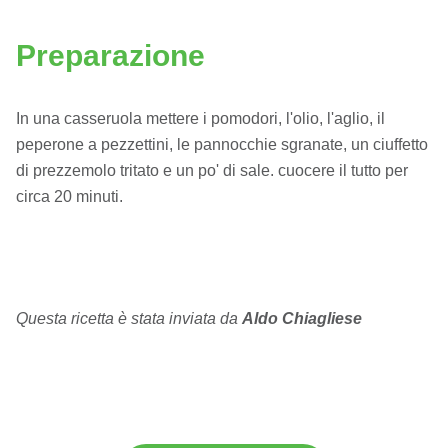
Preparazione
In una casseruola mettere i pomodori, l'olio, l'aglio, il
peperone a pezzettini, le pannocchie sgranate, un ciuffetto
di prezzemolo tritato e un po' di sale. cuocere il tutto per
circa 20 minuti.
Questa ricetta è stata inviata da
Aldo Chiagliese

Exercise instructions
In your copy, exclude the pictures and repeat each entry above exactly.

Exercise output
Preparazione
In una casseruola mettere i pomodori, l'olio, l'aglio, il
peperone a pezzettini, le pannocchie sgranate, un ciuffetto
di prezzemolo tritato e un po' di sale. cuocere il tutto per
circa 20 minuti.
Questa ricetta è stata inviata da
Aldo Chiagliese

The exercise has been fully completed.